Texas has never had a wetter month than this one.

According to state climatologist John Nielsen-Gammon, Texas has so far received an average of 7.54 inches of rain in May, which smashes the previous record of 6.66 inches, set in June 2004. Texas rain records go back 120 years.

The amount of water falling onto Texas this month is staggering, amounting to roughly 35 trillion gallons. That’s as much rain as the mighty Mississippi river discharges over the course of three months. And even if every Texan had 50 large swimming pools, the rain would have filled all of them.

According to Nielsen-Gammon, the 10 highest rainfall months in state history were all over six inches per month. So for a single month to come along and jump all the way to 7.54 inches, with a few days left in May, is remarkable.

And it comes just four years after 2011, the worst one-year drought experienced by the state.

“The monthly rainfall record was annihilated this May about as badly as 2011 annihilated the drought records,” said Nielsen-Gammon, a professor of atmospheric science at Texas A&M University.
About 10 to 15 inches of rain have fallen across Houston this month, which got much of that during the Memorial Day Weekend. Dallas has been the state’s high-water mark with about 20 inches in May. Parts of Central Texas have gotten 18 inches.

At the San Antonio International Airport, the National Weather Service has recorded 7.05 inches so far this month, about three inches above normal but far from the record of 14.07 inches set in 1935. Combined with April’s 7.54 inches, rainfall for the year is about 10 inches over the average.

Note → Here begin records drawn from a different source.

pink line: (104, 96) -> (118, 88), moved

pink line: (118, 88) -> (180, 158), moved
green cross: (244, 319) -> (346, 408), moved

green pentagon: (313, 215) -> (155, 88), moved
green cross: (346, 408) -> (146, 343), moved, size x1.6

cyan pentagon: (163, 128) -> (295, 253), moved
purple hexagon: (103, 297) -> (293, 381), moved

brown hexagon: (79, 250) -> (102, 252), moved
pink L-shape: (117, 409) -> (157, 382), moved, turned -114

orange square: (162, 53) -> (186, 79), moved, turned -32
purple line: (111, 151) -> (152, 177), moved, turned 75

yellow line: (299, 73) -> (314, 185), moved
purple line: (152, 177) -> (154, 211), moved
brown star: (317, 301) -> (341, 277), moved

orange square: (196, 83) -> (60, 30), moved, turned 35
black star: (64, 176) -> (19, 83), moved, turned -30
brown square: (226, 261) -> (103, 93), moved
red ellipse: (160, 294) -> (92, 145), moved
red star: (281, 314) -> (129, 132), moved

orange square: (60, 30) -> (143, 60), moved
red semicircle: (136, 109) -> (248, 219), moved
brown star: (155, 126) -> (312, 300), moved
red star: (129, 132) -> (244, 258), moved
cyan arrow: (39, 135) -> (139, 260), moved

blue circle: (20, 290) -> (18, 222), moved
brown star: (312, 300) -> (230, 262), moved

The Edwards Aquifer, the main water supply for the San Antonio area, is also at its highest mark in more than three years, reaching 662.6 feet above sea level at the J-17 index well.

An active El Niño in the Pacific Ocean has driven the persistent rains across Texas by helping to steer the jet stream, a current of fast-moving air in the upper atmosphere, over the state. This has brought a steady flow of moisture and upper-level low pressure systems, which create the lift to form thunderstorms.

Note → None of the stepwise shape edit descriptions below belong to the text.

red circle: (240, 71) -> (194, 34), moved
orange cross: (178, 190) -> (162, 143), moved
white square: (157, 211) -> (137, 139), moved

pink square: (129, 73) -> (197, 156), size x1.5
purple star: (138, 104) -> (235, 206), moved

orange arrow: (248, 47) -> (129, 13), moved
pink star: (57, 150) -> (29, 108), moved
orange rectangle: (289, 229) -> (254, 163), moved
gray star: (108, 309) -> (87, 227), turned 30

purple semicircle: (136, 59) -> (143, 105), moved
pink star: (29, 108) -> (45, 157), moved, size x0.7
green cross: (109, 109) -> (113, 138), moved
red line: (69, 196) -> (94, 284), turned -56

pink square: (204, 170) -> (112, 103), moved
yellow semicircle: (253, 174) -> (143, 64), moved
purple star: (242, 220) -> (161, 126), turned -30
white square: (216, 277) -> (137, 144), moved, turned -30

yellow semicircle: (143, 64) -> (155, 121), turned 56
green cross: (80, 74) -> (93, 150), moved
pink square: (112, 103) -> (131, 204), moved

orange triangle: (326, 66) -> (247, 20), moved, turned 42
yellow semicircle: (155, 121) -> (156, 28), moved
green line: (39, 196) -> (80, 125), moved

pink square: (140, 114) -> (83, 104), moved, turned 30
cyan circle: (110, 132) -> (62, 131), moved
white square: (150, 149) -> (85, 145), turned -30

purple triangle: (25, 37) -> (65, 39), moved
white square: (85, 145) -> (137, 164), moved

A wet May has pulled most of Texas out of the drought that began in late 2010. A year ago more than 55 percent of Texas remained in at least a “severe” drought, based upon data from the U.S. Drought Monitor. Now about 3 percent is, and falling.

Overall the state’s reservoirs are now 82 percent full, says the Texas Water Development Board. That’s up from less than 65 percent a few months ago, and it’s the highest level since 2010.

Summer, of course, is coming.

That means the northern hemisphere jet stream, which can swoop down as far south as Texas during cooler months, will pull back north. During the summer months, the jet stream will more typically move over southern Canada and the upper Midwestern United States.

El Niño’s influence on rainfall in Texas will wane. June could still be wet, but there’s no reason to believe the wet pattern will extend into July or August.

In fact, some long-range forecast models indicate higher pressures over much of Texas and the Gulf of Mexico during these warmer months, which would mean the state receives less rain than normal.

So rain may be a pain now, but by August it may be a fond memory.